Для Льва страдание было естественным состоянием; давным-давно, когда мы с Джо еще регулярно принимали гостей, Лев и его жена Тоша приезжали к нам на выходные, и он ложился на диван в гостиной, прикладывал лед к голове, а я велела детям вести себя тихо, и те уносили свои шумные игрушки, кукол, говоривших «я люблю тебя», и маленького деревянного спаниеля, который гремел, когда его везли на веревочке.
– Льву нужна тишина, – говорила я. – Идите наверх, девочки. Ты тоже, Дэвид. – У лестницы дети останавливались и стояли неподвижно, как завороженные. – Идите, – подгоняла их я, и наконец они неохотно поднимались.
– Спасибо, Джоан, – отвечал Лев своим печальным голосом. – Я устал.
Он жаловался на усталость, и ему разрешали лежать. Льву Бреснеру разрешали все.
Но Джо не мог жаловаться на усталость; с чего ему было уставать? В отличие от Льва, Холокост обошел его стороной; он легко отделался, играя в пасьянс с матерью и тетками в бруклинской квартире, пока Гитлер маршировал по другому континенту. А во время войны в Корее Джо случайно выстрелил себе в ногу из винтовки M‐1 в учебке, десять дней провел в лазарете, соскребая корочку с пудинга из тапиоки, где медсестры подбегали по первому его зову, ну а потом его отправили домой.
Выходило, что войну в своих несчастьях он винить не мог, поэтому винил во всем мать, женщину, с которой я никогда не встречалась, но хорошо ее знала по описаниям Джо.

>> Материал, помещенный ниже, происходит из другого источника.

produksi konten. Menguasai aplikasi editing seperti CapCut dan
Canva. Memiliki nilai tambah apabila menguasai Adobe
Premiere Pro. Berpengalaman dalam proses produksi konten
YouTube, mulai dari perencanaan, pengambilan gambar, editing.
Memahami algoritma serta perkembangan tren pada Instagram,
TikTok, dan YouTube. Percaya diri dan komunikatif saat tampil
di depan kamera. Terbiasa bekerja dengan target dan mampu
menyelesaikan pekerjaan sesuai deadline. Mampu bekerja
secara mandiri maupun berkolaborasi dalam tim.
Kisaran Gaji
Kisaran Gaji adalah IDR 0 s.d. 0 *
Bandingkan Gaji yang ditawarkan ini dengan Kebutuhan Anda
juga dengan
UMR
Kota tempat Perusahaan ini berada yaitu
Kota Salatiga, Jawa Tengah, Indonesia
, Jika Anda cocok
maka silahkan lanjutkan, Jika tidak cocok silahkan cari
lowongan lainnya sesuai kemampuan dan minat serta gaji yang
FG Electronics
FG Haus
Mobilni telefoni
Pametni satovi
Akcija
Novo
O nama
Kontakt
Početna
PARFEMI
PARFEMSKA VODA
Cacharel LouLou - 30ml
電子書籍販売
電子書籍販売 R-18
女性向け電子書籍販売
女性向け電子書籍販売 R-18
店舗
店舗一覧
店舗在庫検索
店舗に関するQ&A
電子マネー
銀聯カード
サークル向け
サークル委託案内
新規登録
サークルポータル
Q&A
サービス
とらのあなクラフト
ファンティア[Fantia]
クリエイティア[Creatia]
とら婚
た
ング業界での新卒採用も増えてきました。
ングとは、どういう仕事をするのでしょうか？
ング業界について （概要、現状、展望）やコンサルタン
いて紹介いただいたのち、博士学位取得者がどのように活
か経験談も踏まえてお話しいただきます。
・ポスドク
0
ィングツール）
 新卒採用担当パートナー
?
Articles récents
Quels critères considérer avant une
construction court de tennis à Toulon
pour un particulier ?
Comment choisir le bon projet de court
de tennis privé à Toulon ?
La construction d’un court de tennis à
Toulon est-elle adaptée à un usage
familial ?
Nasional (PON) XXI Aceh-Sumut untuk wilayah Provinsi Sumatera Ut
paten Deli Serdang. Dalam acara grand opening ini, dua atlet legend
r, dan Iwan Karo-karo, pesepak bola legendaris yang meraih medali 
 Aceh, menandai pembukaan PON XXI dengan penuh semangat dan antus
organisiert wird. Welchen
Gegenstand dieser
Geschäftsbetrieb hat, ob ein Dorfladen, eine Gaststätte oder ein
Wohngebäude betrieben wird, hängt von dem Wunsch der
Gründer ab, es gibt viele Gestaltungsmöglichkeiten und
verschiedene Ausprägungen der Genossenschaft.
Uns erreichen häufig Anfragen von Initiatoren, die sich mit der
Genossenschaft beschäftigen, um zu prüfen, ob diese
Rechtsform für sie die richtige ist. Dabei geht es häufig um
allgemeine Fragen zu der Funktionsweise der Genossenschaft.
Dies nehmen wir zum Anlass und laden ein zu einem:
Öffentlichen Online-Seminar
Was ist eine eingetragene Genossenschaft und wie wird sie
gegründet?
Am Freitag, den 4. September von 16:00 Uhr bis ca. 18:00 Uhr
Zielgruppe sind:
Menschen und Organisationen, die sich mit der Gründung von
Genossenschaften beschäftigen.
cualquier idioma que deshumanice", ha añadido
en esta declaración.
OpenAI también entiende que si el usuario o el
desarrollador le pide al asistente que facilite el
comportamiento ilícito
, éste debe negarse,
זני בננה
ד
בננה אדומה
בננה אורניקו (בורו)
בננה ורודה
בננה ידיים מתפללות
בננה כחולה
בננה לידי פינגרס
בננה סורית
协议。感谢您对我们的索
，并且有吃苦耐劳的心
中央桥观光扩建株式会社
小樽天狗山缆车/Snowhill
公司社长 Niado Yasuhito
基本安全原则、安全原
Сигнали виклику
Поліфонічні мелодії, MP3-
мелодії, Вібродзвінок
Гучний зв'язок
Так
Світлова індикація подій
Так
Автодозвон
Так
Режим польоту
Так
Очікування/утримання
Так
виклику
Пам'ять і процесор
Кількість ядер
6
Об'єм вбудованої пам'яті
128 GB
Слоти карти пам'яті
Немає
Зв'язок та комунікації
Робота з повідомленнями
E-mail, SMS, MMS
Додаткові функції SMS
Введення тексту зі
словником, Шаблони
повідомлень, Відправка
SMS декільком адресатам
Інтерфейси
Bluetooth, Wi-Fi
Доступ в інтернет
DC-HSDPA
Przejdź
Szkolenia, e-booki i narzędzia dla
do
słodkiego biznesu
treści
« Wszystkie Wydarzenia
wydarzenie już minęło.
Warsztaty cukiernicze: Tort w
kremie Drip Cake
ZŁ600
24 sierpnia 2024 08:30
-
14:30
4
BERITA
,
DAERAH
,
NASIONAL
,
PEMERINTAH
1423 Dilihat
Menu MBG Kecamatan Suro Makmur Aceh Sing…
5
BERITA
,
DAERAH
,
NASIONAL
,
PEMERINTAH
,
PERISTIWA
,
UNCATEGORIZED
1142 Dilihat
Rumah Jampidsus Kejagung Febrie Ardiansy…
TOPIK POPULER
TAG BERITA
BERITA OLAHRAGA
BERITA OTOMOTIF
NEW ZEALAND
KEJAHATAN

Например, я знала, что Лорна Каслман, в отличие от своих сестер и матери, была толстой. В детстве рядом с толстой матерью чувствуешь себя в безопасности, даже гордишься этим в какой-то степени. Краснеешь от гордости, что твоя мама больше всех остальных знакомых мам, и с надменным отвращением думаешь о матерях друзей, этих креветках, с которыми даже обняться не хочется.
В случае с Джо это чувство перенеслось также на отца. Он считал, что отец должен быть фигурой как можно более крупной и сильной, широкоплечим великаном, который берет тебя с собой в контору, или в мастерскую, или туда, где коротает унылые дни, занимаясь мужской работой; он подкидывает тебя в воздух и разрешает своим сослуживицам тебя тискать, угощать завалявшимися в карманах карамельками, обычно самыми невкусными – ананасовыми. Отец должен казаться сильнее всех на свете, а блестящую, стремительно увеличивающуюся лысину на голове или кряхтение, с которым он уминает жареную печенку, можно и не замечать. Он может быть немногословными и замкнутым, но все равно должен быть сильным, как тягловая лошадь; когда струя его мочи попадает в унитаз, вода в нем сотрясается и ходит волнами, а звук напоминает журчащий ручей, и это дивное журчание разносится по улицам Бруклина.
А вот толстуха-мать внезапно начинает ужасать. Что за женщина способна в одиночку, легко, за каких-то десять минут, не испытывая угрызений совести, управиться с целым шоколадным тортом из кондитерской Эбингера в зеленой коробочке с прозрачными пленочными окошками – и с густым липким кремом, и с пористым темным бисквитом? Мать, с которой ты раньше гордо вышагивал по кварталу, начинает казаться отталкивающей, а ведь раньше она казалась благородной, всегда напудренной и надушенной, толстой, но благородной – как ходячий диван.